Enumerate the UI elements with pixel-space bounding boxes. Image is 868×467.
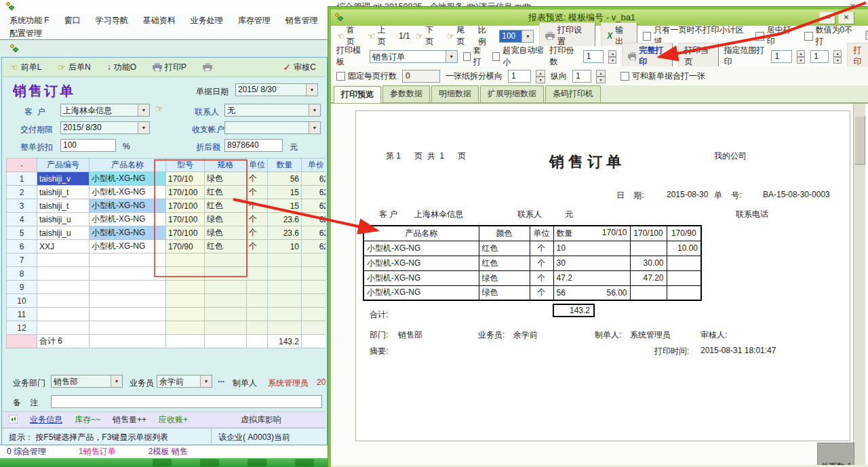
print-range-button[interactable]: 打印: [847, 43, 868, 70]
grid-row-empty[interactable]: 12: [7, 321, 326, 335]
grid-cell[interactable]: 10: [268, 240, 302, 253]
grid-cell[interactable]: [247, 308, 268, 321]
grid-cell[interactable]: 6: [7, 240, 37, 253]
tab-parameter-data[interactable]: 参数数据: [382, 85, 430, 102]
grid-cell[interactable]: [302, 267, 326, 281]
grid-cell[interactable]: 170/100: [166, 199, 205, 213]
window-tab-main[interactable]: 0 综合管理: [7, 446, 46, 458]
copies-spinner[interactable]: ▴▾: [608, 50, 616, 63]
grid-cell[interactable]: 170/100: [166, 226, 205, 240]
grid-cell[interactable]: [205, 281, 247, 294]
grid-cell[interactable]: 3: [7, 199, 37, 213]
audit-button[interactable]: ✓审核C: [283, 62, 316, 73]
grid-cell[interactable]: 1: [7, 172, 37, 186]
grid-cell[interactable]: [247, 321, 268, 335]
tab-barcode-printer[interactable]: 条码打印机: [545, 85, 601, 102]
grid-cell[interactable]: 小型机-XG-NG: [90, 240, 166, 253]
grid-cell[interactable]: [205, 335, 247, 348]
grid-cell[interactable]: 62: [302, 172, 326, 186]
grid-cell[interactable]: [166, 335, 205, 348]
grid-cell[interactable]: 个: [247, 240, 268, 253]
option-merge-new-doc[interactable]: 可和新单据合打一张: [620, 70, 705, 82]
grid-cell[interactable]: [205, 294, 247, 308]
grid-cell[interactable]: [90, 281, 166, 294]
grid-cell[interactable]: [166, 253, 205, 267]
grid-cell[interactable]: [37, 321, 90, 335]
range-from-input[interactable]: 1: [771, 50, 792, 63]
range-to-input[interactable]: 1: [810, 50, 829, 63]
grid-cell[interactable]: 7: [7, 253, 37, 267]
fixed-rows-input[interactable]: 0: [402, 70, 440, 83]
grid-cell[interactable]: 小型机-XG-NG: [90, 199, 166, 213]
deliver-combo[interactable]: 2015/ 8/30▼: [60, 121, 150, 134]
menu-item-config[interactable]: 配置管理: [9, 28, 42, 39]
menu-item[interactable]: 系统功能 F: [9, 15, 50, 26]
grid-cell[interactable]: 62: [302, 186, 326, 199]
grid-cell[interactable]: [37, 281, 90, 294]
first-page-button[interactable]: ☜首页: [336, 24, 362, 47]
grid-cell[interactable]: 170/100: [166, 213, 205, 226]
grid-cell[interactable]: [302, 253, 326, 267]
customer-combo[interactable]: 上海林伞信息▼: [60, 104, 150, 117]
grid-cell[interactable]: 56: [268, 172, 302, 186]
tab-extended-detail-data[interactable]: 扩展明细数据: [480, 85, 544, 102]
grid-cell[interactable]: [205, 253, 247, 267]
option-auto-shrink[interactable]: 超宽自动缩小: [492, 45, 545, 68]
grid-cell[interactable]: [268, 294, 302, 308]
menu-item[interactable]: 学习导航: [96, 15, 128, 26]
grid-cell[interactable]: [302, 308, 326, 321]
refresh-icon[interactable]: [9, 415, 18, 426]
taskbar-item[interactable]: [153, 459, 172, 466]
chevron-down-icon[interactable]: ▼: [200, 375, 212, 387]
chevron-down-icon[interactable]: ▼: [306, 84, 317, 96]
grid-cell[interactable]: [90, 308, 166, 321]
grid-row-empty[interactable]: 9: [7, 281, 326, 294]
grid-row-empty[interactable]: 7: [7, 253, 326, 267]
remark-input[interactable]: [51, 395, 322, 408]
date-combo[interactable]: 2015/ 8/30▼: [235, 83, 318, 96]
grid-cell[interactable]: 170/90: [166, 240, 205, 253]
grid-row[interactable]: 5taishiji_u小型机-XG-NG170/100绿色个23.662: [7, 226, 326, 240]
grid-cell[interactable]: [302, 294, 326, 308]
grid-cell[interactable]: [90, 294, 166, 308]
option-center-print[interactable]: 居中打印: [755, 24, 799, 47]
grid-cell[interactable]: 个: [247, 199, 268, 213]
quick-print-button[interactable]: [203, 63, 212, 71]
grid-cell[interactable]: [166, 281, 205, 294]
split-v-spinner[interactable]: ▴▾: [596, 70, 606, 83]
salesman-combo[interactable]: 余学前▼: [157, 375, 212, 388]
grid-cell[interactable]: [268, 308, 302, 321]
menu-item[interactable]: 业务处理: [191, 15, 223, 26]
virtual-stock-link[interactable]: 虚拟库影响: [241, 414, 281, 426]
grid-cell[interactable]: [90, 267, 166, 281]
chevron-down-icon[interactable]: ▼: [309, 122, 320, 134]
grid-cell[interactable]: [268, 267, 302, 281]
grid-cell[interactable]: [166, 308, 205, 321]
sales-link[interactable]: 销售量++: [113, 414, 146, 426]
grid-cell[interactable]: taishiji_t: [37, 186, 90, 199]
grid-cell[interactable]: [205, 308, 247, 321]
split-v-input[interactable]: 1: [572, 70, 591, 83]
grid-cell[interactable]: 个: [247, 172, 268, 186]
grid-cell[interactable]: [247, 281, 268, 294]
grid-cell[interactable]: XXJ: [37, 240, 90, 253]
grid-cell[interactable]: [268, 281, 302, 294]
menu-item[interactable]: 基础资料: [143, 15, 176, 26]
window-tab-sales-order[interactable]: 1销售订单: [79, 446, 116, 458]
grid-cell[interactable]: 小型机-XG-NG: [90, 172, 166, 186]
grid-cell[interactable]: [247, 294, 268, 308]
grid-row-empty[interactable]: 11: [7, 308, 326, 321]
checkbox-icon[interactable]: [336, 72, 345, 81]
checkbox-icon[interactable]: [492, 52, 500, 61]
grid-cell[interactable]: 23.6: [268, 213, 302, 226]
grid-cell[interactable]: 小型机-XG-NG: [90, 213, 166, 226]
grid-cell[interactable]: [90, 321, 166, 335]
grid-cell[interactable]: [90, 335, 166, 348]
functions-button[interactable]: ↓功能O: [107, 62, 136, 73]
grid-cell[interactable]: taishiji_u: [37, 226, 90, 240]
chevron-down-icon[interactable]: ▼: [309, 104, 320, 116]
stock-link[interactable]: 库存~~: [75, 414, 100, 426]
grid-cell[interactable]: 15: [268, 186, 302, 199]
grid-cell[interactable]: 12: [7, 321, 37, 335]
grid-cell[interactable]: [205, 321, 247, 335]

★ ★ ★ ★ ★

What is expected:
Each line of the listing is to be retyped exactly, and its pictures are to be dropped.

Solution:
Enumerate the UI elements with pixel-space bounding boxes. Image is 868×467.
print-range-button[interactable]: 打印: [847, 43, 868, 70]
grid-row-empty[interactable]: 12: [7, 321, 326, 335]
grid-cell[interactable]: 10: [268, 240, 302, 253]
grid-cell[interactable]: [247, 308, 268, 321]
grid-cell[interactable]: 6: [7, 240, 37, 253]
tab-parameter-data[interactable]: 参数数据: [382, 85, 430, 102]
grid-cell[interactable]: [302, 267, 326, 281]
grid-cell[interactable]: 170/100: [166, 199, 205, 213]
window-tab-main[interactable]: 0 综合管理: [7, 446, 46, 458]
copies-spinner[interactable]: ▴▾: [608, 50, 616, 63]
grid-cell[interactable]: 170/100: [166, 226, 205, 240]
grid-cell[interactable]: [205, 281, 247, 294]
grid-cell[interactable]: 3: [7, 199, 37, 213]
audit-button[interactable]: ✓审核C: [283, 62, 316, 73]
grid-cell[interactable]: 1: [7, 172, 37, 186]
grid-cell[interactable]: [247, 321, 268, 335]
tab-barcode-printer[interactable]: 条码打印机: [545, 85, 601, 102]
grid-cell[interactable]: 小型机-XG-NG: [90, 240, 166, 253]
grid-cell[interactable]: [205, 335, 247, 348]
grid-cell[interactable]: 62: [302, 172, 326, 186]
grid-cell[interactable]: [166, 335, 205, 348]
grid-cell[interactable]: 个: [247, 240, 268, 253]
option-merge-new-doc[interactable]: 可和新单据合打一张: [620, 70, 705, 82]
grid-cell[interactable]: [205, 294, 247, 308]
grid-cell[interactable]: [90, 281, 166, 294]
grid-cell[interactable]: [166, 253, 205, 267]
grid-cell[interactable]: [37, 321, 90, 335]
range-from-input[interactable]: 1: [771, 50, 792, 63]
range-to-input[interactable]: 1: [810, 50, 829, 63]
grid-cell[interactable]: 7: [7, 253, 37, 267]
fixed-rows-input[interactable]: 0: [402, 70, 440, 83]
grid-cell[interactable]: 小型机-XG-NG: [90, 199, 166, 213]
deliver-combo[interactable]: 2015/ 8/30▼: [60, 121, 150, 134]
menu-item-config[interactable]: 配置管理: [9, 28, 42, 39]
menu-item[interactable]: 系统功能 F: [9, 15, 50, 26]
grid-cell[interactable]: 62: [302, 186, 326, 199]
grid-cell[interactable]: [37, 281, 90, 294]
first-page-button[interactable]: ☜首页: [336, 24, 362, 47]
grid-cell[interactable]: 170/100: [166, 213, 205, 226]
grid-cell[interactable]: [302, 253, 326, 267]
customer-combo[interactable]: 上海林伞信息▼: [60, 104, 150, 117]
grid-cell[interactable]: 56: [268, 172, 302, 186]
tab-extended-detail-data[interactable]: 扩展明细数据: [480, 85, 544, 102]
grid-cell[interactable]: [205, 253, 247, 267]
option-auto-shrink[interactable]: 超宽自动缩小: [492, 45, 545, 68]
grid-cell[interactable]: [268, 294, 302, 308]
menu-item[interactable]: 学习导航: [96, 15, 128, 26]
grid-cell[interactable]: [302, 308, 326, 321]
refresh-icon[interactable]: [9, 415, 18, 426]
taskbar-item[interactable]: [153, 459, 172, 466]
chevron-down-icon[interactable]: ▼: [200, 375, 212, 387]
chevron-down-icon[interactable]: ▼: [306, 84, 317, 96]
grid-cell[interactable]: [90, 308, 166, 321]
grid-row-empty[interactable]: 9: [7, 281, 326, 294]
grid-row-empty[interactable]: 7: [7, 253, 326, 267]
remark-input[interactable]: [51, 395, 322, 408]
date-combo[interactable]: 2015/ 8/30▼: [235, 83, 318, 96]
grid-cell[interactable]: 170/90: [166, 240, 205, 253]
grid-row[interactable]: 5taishiji_u小型机-XG-NG170/100绿色个23.662: [7, 226, 326, 240]
grid-cell[interactable]: [302, 294, 326, 308]
grid-cell[interactable]: [90, 294, 166, 308]
option-center-print[interactable]: 居中打印: [755, 24, 799, 47]
grid-cell[interactable]: 个: [247, 199, 268, 213]
quick-print-button[interactable]: [203, 63, 212, 71]
grid-cell[interactable]: [166, 281, 205, 294]
split-v-spinner[interactable]: ▴▾: [596, 70, 606, 83]
salesman-combo[interactable]: 余学前▼: [157, 375, 212, 388]
grid-cell[interactable]: [268, 308, 302, 321]
menu-item[interactable]: 业务处理: [191, 15, 223, 26]
virtual-stock-link[interactable]: 虚拟库影响: [241, 414, 281, 426]
grid-cell[interactable]: [90, 267, 166, 281]
chevron-down-icon[interactable]: ▼: [309, 122, 320, 134]
grid-cell[interactable]: [268, 267, 302, 281]
grid-cell[interactable]: [166, 308, 205, 321]
sales-link[interactable]: 销售量++: [113, 414, 146, 426]
grid-cell[interactable]: taishiji_t: [37, 186, 90, 199]
grid-cell[interactable]: [205, 308, 247, 321]
split-v-input[interactable]: 1: [572, 70, 591, 83]
grid-cell[interactable]: 个: [247, 172, 268, 186]
grid-cell[interactable]: [247, 281, 268, 294]
grid-cell[interactable]: XXJ: [37, 240, 90, 253]
grid-cell[interactable]: [268, 281, 302, 294]
menu-item[interactable]: 基础资料: [143, 15, 176, 26]
window-tab-sales-order[interactable]: 1销售订单: [79, 446, 116, 458]
grid-cell[interactable]: 小型机-XG-NG: [90, 172, 166, 186]
grid-cell[interactable]: [247, 294, 268, 308]
grid-row-empty[interactable]: 11: [7, 308, 326, 321]
checkbox-icon[interactable]: [336, 72, 345, 81]
checkbox-icon[interactable]: [492, 52, 500, 61]
grid-cell[interactable]: 23.6: [268, 213, 302, 226]
grid-cell[interactable]: 小型机-XG-NG: [90, 213, 166, 226]
grid-cell[interactable]: [90, 321, 166, 335]
grid-cell[interactable]: [90, 335, 166, 348]
functions-button[interactable]: ↓功能O: [107, 62, 136, 73]
grid-cell[interactable]: taishiji_u: [37, 226, 90, 240]
chevron-down-icon[interactable]: ▼: [309, 104, 320, 116]
stock-link[interactable]: 库存~~: [75, 414, 100, 426]
grid-cell[interactable]: 15: [268, 186, 302, 199]
grid-cell[interactable]: 12: [7, 321, 37, 335]
grid-cell[interactable]: [205, 321, 247, 335]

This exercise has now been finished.